### TASK GOAL
Below are some entries; can you quote all of them exactly?
※
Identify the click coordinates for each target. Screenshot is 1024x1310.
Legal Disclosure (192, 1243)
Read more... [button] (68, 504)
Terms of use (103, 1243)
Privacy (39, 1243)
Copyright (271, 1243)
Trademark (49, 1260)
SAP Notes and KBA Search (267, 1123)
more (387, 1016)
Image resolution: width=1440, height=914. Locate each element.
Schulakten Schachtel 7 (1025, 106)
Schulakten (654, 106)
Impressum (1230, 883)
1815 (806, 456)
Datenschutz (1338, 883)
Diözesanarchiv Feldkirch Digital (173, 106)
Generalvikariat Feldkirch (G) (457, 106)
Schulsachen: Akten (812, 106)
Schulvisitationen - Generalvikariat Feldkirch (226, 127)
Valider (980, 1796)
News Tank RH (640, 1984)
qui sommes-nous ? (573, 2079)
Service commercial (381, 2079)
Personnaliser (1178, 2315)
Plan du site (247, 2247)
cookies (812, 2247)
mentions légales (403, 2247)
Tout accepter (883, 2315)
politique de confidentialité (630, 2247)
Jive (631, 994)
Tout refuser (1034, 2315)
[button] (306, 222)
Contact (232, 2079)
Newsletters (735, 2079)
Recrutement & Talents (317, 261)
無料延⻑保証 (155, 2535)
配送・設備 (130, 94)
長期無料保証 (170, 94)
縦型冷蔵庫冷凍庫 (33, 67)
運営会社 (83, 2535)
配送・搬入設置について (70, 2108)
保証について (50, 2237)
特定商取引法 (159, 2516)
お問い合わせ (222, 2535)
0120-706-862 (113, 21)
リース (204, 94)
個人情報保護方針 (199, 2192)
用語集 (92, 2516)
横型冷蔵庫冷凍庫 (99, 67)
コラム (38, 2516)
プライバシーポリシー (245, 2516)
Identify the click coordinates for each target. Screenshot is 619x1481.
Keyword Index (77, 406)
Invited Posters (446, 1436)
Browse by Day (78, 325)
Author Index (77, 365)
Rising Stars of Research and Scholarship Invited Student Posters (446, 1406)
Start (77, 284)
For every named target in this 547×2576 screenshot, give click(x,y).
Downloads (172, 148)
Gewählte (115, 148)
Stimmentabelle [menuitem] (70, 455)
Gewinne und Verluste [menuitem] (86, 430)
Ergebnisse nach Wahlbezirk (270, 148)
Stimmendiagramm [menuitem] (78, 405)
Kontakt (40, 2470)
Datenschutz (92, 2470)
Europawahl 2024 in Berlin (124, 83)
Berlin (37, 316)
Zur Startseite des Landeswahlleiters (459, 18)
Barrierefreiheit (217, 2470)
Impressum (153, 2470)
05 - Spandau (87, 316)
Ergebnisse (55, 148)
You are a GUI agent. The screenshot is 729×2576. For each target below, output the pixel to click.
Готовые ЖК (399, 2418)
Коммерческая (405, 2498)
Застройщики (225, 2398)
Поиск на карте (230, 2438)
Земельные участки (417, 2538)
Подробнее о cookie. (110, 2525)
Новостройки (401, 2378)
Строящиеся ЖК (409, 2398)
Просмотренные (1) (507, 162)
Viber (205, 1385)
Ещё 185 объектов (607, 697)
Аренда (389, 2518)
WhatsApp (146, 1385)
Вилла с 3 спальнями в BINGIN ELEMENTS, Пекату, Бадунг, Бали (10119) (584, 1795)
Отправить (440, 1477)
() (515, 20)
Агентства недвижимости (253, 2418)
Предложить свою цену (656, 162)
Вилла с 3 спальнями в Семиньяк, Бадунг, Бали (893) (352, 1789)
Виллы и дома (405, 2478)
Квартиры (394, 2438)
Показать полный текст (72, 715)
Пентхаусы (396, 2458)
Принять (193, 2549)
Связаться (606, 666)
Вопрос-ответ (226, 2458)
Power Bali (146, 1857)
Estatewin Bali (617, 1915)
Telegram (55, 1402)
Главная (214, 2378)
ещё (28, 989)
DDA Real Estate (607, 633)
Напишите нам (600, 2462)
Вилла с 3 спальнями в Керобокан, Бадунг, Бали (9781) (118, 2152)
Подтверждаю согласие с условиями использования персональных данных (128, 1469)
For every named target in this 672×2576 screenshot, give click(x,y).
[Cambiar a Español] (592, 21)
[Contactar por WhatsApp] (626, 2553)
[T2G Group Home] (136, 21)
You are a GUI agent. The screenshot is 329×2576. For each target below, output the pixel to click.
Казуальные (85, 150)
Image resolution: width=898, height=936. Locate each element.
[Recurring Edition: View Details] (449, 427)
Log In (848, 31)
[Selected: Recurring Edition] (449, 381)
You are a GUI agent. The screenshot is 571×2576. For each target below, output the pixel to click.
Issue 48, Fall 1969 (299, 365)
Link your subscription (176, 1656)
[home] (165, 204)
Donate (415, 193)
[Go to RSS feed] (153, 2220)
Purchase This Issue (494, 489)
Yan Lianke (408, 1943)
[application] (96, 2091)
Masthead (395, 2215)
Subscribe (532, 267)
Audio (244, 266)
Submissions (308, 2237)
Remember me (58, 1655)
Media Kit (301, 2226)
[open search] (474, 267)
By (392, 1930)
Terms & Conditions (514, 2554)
※
### RESPONSE AREA
Identify the click coordinates for each target. Screenshot is 1024x1310.
Legal Disclosure (192, 1243)
Read more... [button] (68, 504)
Terms of use (103, 1243)
Privacy (39, 1243)
Copyright (271, 1243)
Trademark (49, 1260)
SAP Notes and KBA Search (267, 1123)
more (387, 1016)
Image resolution: width=1440, height=914. Locate each element.
Schulakten Schachtel 7 (1025, 106)
Schulakten (654, 106)
Impressum (1230, 883)
1815 (806, 456)
Datenschutz (1338, 883)
Diözesanarchiv Feldkirch Digital (173, 106)
Generalvikariat Feldkirch (G) (457, 106)
Schulsachen: Akten (812, 106)
Schulvisitationen - Generalvikariat Feldkirch (226, 127)
Valider (980, 1796)
News Tank RH (640, 1984)
qui sommes-nous ? (573, 2079)
Service commercial (381, 2079)
Personnaliser (1178, 2315)
Plan du site (247, 2247)
cookies (812, 2247)
mentions légales (403, 2247)
Tout accepter (883, 2315)
politique de confidentialité (630, 2247)
Jive (631, 994)
Tout refuser (1034, 2315)
[button] (306, 222)
Contact (232, 2079)
Newsletters (735, 2079)
Recrutement & Talents (317, 261)
無料延⻑保証 (155, 2535)
配送・設備 (130, 94)
長期無料保証 (170, 94)
縦型冷蔵庫冷凍庫 (33, 67)
運営会社 (83, 2535)
配送・搬入設置について (70, 2108)
保証について (50, 2237)
特定商取引法 (159, 2516)
お問い合わせ (222, 2535)
0120-706-862 (113, 21)
リース (204, 94)
個人情報保護方針 (199, 2192)
用語集 (92, 2516)
横型冷蔵庫冷凍庫 (99, 67)
コラム (38, 2516)
プライバシーポリシー (245, 2516)
Identify the click coordinates for each target. Screenshot is 619x1481.
Keyword Index (77, 406)
Invited Posters (446, 1436)
Browse by Day (78, 325)
Author Index (77, 365)
Rising Stars of Research and Scholarship Invited Student Posters (446, 1406)
Start (77, 284)
For every named target in this 547×2576 screenshot, give click(x,y).
Downloads (172, 148)
Gewählte (115, 148)
Stimmentabelle [menuitem] (70, 455)
Gewinne und Verluste [menuitem] (86, 430)
Ergebnisse nach Wahlbezirk (270, 148)
Stimmendiagramm [menuitem] (78, 405)
Kontakt (40, 2470)
Datenschutz (92, 2470)
Europawahl 2024 in Berlin (124, 83)
Berlin (37, 316)
Zur Startseite des Landeswahlleiters (459, 18)
Barrierefreiheit (217, 2470)
Impressum (153, 2470)
05 - Spandau (87, 316)
Ergebnisse (55, 148)
You are a GUI agent. The screenshot is 729×2576. For each target below, output the pixel to click.
Готовые ЖК (399, 2418)
Коммерческая (405, 2498)
Застройщики (225, 2398)
Поиск на карте (230, 2438)
Земельные участки (417, 2538)
Подробнее о cookie. (110, 2525)
Новостройки (401, 2378)
Строящиеся ЖК (409, 2398)
Просмотренные (1) (507, 162)
Viber (205, 1385)
Ещё 185 объектов (607, 697)
Аренда (389, 2518)
WhatsApp (146, 1385)
Вилла с 3 спальнями в BINGIN ELEMENTS, Пекату, Бадунг, Бали (10119) (584, 1795)
Отправить (440, 1477)
() (515, 20)
Агентства недвижимости (253, 2418)
Предложить свою цену (656, 162)
Вилла с 3 спальнями в Семиньяк, Бадунг, Бали (893) (352, 1789)
Виллы и дома (405, 2478)
Квартиры (394, 2438)
Показать полный текст (72, 715)
Пентхаусы (396, 2458)
Принять (193, 2549)
Связаться (606, 666)
Вопрос-ответ (226, 2458)
Power Bali (146, 1857)
Estatewin Bali (617, 1915)
Telegram (55, 1402)
Главная (214, 2378)
ещё (28, 989)
DDA Real Estate (607, 633)
Напишите нам (600, 2462)
Вилла с 3 спальнями в Керобокан, Бадунг, Бали (9781) (118, 2152)
Подтверждаю согласие с условиями использования персональных данных (128, 1469)
For every named target in this 672×2576 screenshot, give click(x,y).
[Cambiar a Español] (592, 21)
[Contactar por WhatsApp] (626, 2553)
[T2G Group Home] (136, 21)
You are a GUI agent. The screenshot is 329×2576. For each target below, output the pixel to click.
Казуальные (85, 150)
Image resolution: width=898, height=936. Locate each element.
[Recurring Edition: View Details] (449, 427)
Log In (848, 31)
[Selected: Recurring Edition] (449, 381)
You are a GUI agent. The screenshot is 571×2576. For each target below, output the pixel to click.
Issue 48, Fall 1969 (299, 365)
Link your subscription (176, 1656)
[home] (165, 204)
Donate (415, 193)
[Go to RSS feed] (153, 2220)
Purchase This Issue (494, 489)
Yan Lianke (408, 1943)
[application] (96, 2091)
Masthead (395, 2215)
Subscribe (532, 267)
Audio (244, 266)
Submissions (308, 2237)
Remember me (58, 1655)
Media Kit (301, 2226)
[open search] (474, 267)
By (392, 1930)
Terms & Conditions (514, 2554)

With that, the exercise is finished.